São Paulo - Era para ser o Carnaval dos Carnavais depois de dois anos sem a folia em sua plenitude nas ruas. Troca de olhares, roçar de corpos na multidão, mensagens pelo celular, mas a chuva, o frio e a lama definitivamente esfriaram o clima de "pegação". Na ânsia de partilhar a alegria de cada bloco que se aproximava, a festa logo terminava em um selinho sem promessa de retorno.

"Selinho", para refrescar a memória e informar os mais jovens, também conhecido como "bitoca", é um quase beijo ou beijo de passarinho, um toque de lábios momentâneo, apressado, repentino, imortalizado pela apresentadora Hebe Camargo (1929-2012), que, já na sua época, distribuía os seus democraticamente entre homens e mulheres.

"Selinho, sim, mas beijar mesmo, que é bom, beijei bem menos do que queria", conta Lucas Rossi, 29, internacionalista, conhecido entre os amigos como Valesca.
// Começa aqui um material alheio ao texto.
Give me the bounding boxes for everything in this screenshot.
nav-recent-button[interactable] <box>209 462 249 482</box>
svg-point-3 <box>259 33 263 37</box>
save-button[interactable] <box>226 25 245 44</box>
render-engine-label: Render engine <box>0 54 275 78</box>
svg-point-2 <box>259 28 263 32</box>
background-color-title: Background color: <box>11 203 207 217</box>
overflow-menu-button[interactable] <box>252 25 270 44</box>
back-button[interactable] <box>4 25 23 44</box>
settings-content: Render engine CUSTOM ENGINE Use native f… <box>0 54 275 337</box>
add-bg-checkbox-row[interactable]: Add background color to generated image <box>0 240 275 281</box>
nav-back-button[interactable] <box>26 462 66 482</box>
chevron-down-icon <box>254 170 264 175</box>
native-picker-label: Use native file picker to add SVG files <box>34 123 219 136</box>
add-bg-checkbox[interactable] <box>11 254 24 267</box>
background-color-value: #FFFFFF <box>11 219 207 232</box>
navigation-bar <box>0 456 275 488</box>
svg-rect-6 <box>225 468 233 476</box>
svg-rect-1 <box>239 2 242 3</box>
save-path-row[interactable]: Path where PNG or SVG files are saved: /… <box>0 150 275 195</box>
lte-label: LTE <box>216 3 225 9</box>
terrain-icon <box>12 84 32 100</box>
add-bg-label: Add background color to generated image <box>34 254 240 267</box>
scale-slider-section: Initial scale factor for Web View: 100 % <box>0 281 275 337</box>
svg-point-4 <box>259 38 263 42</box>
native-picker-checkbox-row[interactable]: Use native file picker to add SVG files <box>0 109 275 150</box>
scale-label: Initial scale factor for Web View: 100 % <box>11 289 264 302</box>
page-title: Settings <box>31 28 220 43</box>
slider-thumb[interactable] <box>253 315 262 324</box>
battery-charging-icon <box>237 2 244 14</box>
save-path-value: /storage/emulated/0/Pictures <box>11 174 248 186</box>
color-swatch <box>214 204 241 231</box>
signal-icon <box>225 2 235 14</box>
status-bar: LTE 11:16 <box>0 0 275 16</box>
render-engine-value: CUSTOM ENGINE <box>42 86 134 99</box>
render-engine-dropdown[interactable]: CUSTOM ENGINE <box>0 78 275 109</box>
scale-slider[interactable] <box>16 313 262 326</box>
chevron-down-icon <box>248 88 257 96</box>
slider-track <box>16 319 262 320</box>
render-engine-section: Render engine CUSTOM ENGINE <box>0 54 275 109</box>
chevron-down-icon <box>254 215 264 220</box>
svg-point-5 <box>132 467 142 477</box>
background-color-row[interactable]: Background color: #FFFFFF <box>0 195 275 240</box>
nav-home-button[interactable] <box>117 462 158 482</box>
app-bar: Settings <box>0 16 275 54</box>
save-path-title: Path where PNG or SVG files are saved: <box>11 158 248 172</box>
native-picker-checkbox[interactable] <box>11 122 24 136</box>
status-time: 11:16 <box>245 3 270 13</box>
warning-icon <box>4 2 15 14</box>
Na opinião dele, essa coisa de aplicativo, sem dúvida, tirou um pouco do flerte, do calor humano. "Mas sinto que as pessoas estão abertas no Carnaval para se tocarem, se roçarem e posso dizer que dá, sim, para a gente fechar negócio. Espero."

"Fechar negócio", para quem não entendeu, é ir às vias de fato - ou concretizar o ato sexual -, coisa que não está nos planos da engenheira química Laís Bonacin, 28, nos dias de folia. "Podemos trocar contato, marcar um drinque para gente se conhecer melhor, quem sabe?"
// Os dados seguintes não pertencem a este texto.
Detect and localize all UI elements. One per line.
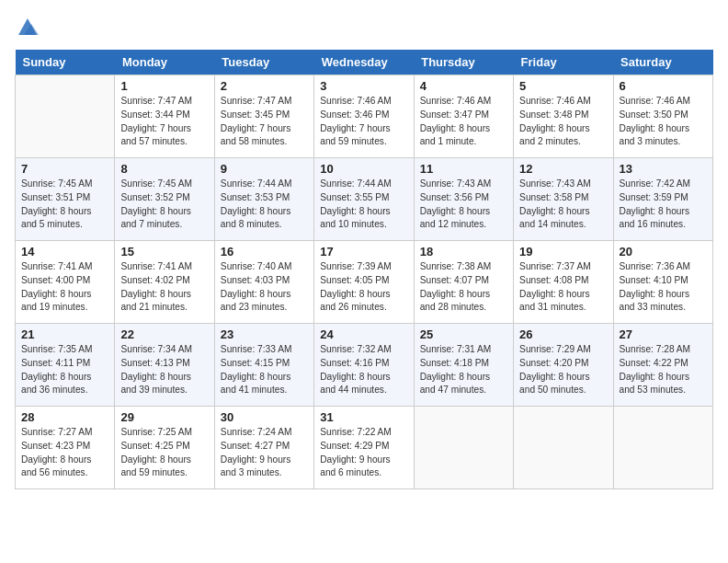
day-info: Sunrise: 7:45 AM Sunset: 3:51 PM Dayligh…	[21, 178, 108, 232]
day-number: 7	[21, 162, 108, 176]
day-number: 11	[420, 162, 507, 176]
day-cell: 17Sunrise: 7:39 AM Sunset: 4:05 PM Dayli…	[314, 241, 414, 324]
header-cell-monday: Monday	[115, 50, 214, 75]
day-number: 28	[21, 410, 108, 424]
day-info: Sunrise: 7:44 AM Sunset: 3:55 PM Dayligh…	[320, 178, 407, 232]
week-row-2: 7Sunrise: 7:45 AM Sunset: 3:51 PM Daylig…	[16, 158, 713, 241]
header-cell-sunday: Sunday	[16, 50, 115, 75]
day-info: Sunrise: 7:44 AM Sunset: 3:53 PM Dayligh…	[221, 178, 308, 232]
day-info: Sunrise: 7:47 AM Sunset: 3:45 PM Dayligh…	[221, 95, 308, 149]
week-row-5: 28Sunrise: 7:27 AM Sunset: 4:23 PM Dayli…	[16, 407, 713, 489]
week-row-4: 21Sunrise: 7:35 AM Sunset: 4:11 PM Dayli…	[16, 324, 713, 407]
day-cell: 31Sunrise: 7:22 AM Sunset: 4:29 PM Dayli…	[314, 407, 414, 489]
day-cell: 10Sunrise: 7:44 AM Sunset: 3:55 PM Dayli…	[314, 158, 414, 241]
day-info: Sunrise: 7:28 AM Sunset: 4:22 PM Dayligh…	[620, 343, 707, 397]
day-info: Sunrise: 7:46 AM Sunset: 3:48 PM Dayligh…	[519, 95, 607, 149]
day-info: Sunrise: 7:39 AM Sunset: 4:05 PM Dayligh…	[320, 260, 407, 315]
day-cell: 22Sunrise: 7:34 AM Sunset: 4:13 PM Dayli…	[115, 324, 214, 407]
day-number: 14	[21, 245, 108, 259]
day-info: Sunrise: 7:32 AM Sunset: 4:16 PM Dayligh…	[320, 343, 407, 397]
day-info: Sunrise: 7:45 AM Sunset: 3:52 PM Dayligh…	[120, 178, 208, 232]
day-info: Sunrise: 7:33 AM Sunset: 4:15 PM Dayligh…	[221, 343, 308, 397]
page-header	[15, 15, 713, 40]
day-cell: 2Sunrise: 7:47 AM Sunset: 3:45 PM Daylig…	[214, 75, 313, 158]
day-cell: 7Sunrise: 7:45 AM Sunset: 3:51 PM Daylig…	[16, 158, 115, 241]
header-cell-tuesday: Tuesday	[214, 50, 313, 75]
day-number: 25	[420, 327, 507, 341]
day-cell: 20Sunrise: 7:36 AM Sunset: 4:10 PM Dayli…	[613, 241, 712, 324]
day-info: Sunrise: 7:46 AM Sunset: 3:47 PM Dayligh…	[420, 95, 507, 149]
day-info: Sunrise: 7:40 AM Sunset: 4:03 PM Dayligh…	[221, 260, 308, 315]
day-number: 9	[221, 162, 308, 176]
logo-icon	[15, 15, 40, 40]
day-cell: 5Sunrise: 7:46 AM Sunset: 3:48 PM Daylig…	[514, 75, 613, 158]
day-cell: 14Sunrise: 7:41 AM Sunset: 4:00 PM Dayli…	[16, 241, 115, 324]
calendar-header: SundayMondayTuesdayWednesdayThursdayFrid…	[16, 50, 713, 75]
day-info: Sunrise: 7:36 AM Sunset: 4:10 PM Dayligh…	[620, 260, 707, 315]
header-cell-thursday: Thursday	[414, 50, 513, 75]
day-cell: 4Sunrise: 7:46 AM Sunset: 3:47 PM Daylig…	[414, 75, 513, 158]
day-cell	[514, 407, 613, 489]
header-row: SundayMondayTuesdayWednesdayThursdayFrid…	[16, 50, 713, 75]
logo	[15, 15, 44, 40]
day-info: Sunrise: 7:24 AM Sunset: 4:27 PM Dayligh…	[221, 426, 308, 480]
day-cell: 26Sunrise: 7:29 AM Sunset: 4:20 PM Dayli…	[514, 324, 613, 407]
header-cell-saturday: Saturday	[613, 50, 712, 75]
header-cell-friday: Friday	[514, 50, 613, 75]
day-number: 12	[519, 162, 607, 176]
day-number: 31	[320, 410, 407, 424]
day-number: 4	[420, 79, 507, 93]
day-info: Sunrise: 7:27 AM Sunset: 4:23 PM Dayligh…	[21, 426, 108, 480]
day-number: 20	[620, 245, 707, 259]
day-number: 5	[519, 79, 607, 93]
day-info: Sunrise: 7:34 AM Sunset: 4:13 PM Dayligh…	[120, 343, 208, 397]
day-info: Sunrise: 7:42 AM Sunset: 3:59 PM Dayligh…	[620, 178, 707, 232]
day-cell: 23Sunrise: 7:33 AM Sunset: 4:15 PM Dayli…	[214, 324, 313, 407]
header-cell-wednesday: Wednesday	[314, 50, 414, 75]
day-number: 17	[320, 245, 407, 259]
day-cell: 1Sunrise: 7:47 AM Sunset: 3:44 PM Daylig…	[115, 75, 214, 158]
day-info: Sunrise: 7:43 AM Sunset: 3:58 PM Dayligh…	[519, 178, 607, 232]
day-cell: 15Sunrise: 7:41 AM Sunset: 4:02 PM Dayli…	[115, 241, 214, 324]
day-number: 22	[120, 327, 208, 341]
day-info: Sunrise: 7:25 AM Sunset: 4:25 PM Dayligh…	[120, 426, 208, 480]
day-number: 29	[120, 410, 208, 424]
day-cell: 12Sunrise: 7:43 AM Sunset: 3:58 PM Dayli…	[514, 158, 613, 241]
day-number: 24	[320, 327, 407, 341]
day-number: 6	[620, 79, 707, 93]
day-number: 30	[221, 410, 308, 424]
day-cell	[16, 75, 115, 158]
day-number: 10	[320, 162, 407, 176]
day-cell: 30Sunrise: 7:24 AM Sunset: 4:27 PM Dayli…	[214, 407, 313, 489]
day-cell: 21Sunrise: 7:35 AM Sunset: 4:11 PM Dayli…	[16, 324, 115, 407]
day-number: 19	[519, 245, 607, 259]
day-info: Sunrise: 7:29 AM Sunset: 4:20 PM Dayligh…	[519, 343, 607, 397]
day-number: 8	[120, 162, 208, 176]
day-info: Sunrise: 7:41 AM Sunset: 4:00 PM Dayligh…	[21, 260, 108, 315]
week-row-1: 1Sunrise: 7:47 AM Sunset: 3:44 PM Daylig…	[16, 75, 713, 158]
calendar-body: 1Sunrise: 7:47 AM Sunset: 3:44 PM Daylig…	[16, 75, 713, 489]
day-info: Sunrise: 7:47 AM Sunset: 3:44 PM Dayligh…	[120, 95, 208, 149]
day-number: 1	[120, 79, 208, 93]
day-number: 23	[221, 327, 308, 341]
day-info: Sunrise: 7:35 AM Sunset: 4:11 PM Dayligh…	[21, 343, 108, 397]
day-cell: 9Sunrise: 7:44 AM Sunset: 3:53 PM Daylig…	[214, 158, 313, 241]
day-info: Sunrise: 7:38 AM Sunset: 4:07 PM Dayligh…	[420, 260, 507, 315]
day-number: 21	[21, 327, 108, 341]
day-cell: 29Sunrise: 7:25 AM Sunset: 4:25 PM Dayli…	[115, 407, 214, 489]
day-info: Sunrise: 7:43 AM Sunset: 3:56 PM Dayligh…	[420, 178, 507, 232]
day-cell: 18Sunrise: 7:38 AM Sunset: 4:07 PM Dayli…	[414, 241, 513, 324]
day-cell	[613, 407, 712, 489]
day-cell: 6Sunrise: 7:46 AM Sunset: 3:50 PM Daylig…	[613, 75, 712, 158]
day-cell: 24Sunrise: 7:32 AM Sunset: 4:16 PM Dayli…	[314, 324, 414, 407]
day-number: 15	[120, 245, 208, 259]
day-info: Sunrise: 7:37 AM Sunset: 4:08 PM Dayligh…	[519, 260, 607, 315]
day-cell: 27Sunrise: 7:28 AM Sunset: 4:22 PM Dayli…	[613, 324, 712, 407]
day-number: 13	[620, 162, 707, 176]
day-cell: 8Sunrise: 7:45 AM Sunset: 3:52 PM Daylig…	[115, 158, 214, 241]
day-cell: 3Sunrise: 7:46 AM Sunset: 3:46 PM Daylig…	[314, 75, 414, 158]
day-number: 27	[620, 327, 707, 341]
calendar-table: SundayMondayTuesdayWednesdayThursdayFrid…	[15, 50, 713, 489]
day-number: 26	[519, 327, 607, 341]
day-info: Sunrise: 7:31 AM Sunset: 4:18 PM Dayligh…	[420, 343, 507, 397]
Era comum ver nos blocos de São Paulo as pessoas se aproximando uma das outras, trocando selinhos e contato das redes sociais para, em seguida, cada um seguir seu rumo atrás de um outro bloco.

A "pegação", mais que nunca, estava no mundo virtual. "Os encontros são marcados via aplicativos. Hoje, eles trocam mensagens e deixam o amor e o sexo para depois. Sabe-se lá para quando e onde", diz a atriz e bailarina Márcia Araújo Dailyn, musa do bloco carnavalesco Acadêmicos do Baixo Augusta.

É certo que os blocos, cada vez mais plurais, ocorrem na matinê, agregam famílias, com crianças e "pets", e as pessoas querem, sobretudo, brincar.

Para o psicanalista Jorge Forbes, com a horizontalização dos laços sociais, num ambiente de alta exposição, ninguém mais recorre ao Carnaval para exteriorizar os desejos, como acontecia nos Carnavais de antigamente.

"O Carnaval deixou de ser o vale-tudo de outrora. Não precisa transar com quem está lá. Por outro lado, temos o politicamente correto, que responde à moral das necessidades, mas não responde à ética do desejo. O desejo não é nada politicamente correto."

O selinho, segue o psicanalista, é uma espécie de prazer preliminar. Nele, a fantasia é privilegiada. "É um beijo intermediário, quase um purgatório. Você não sabe se vai para o céu ou para o inferno."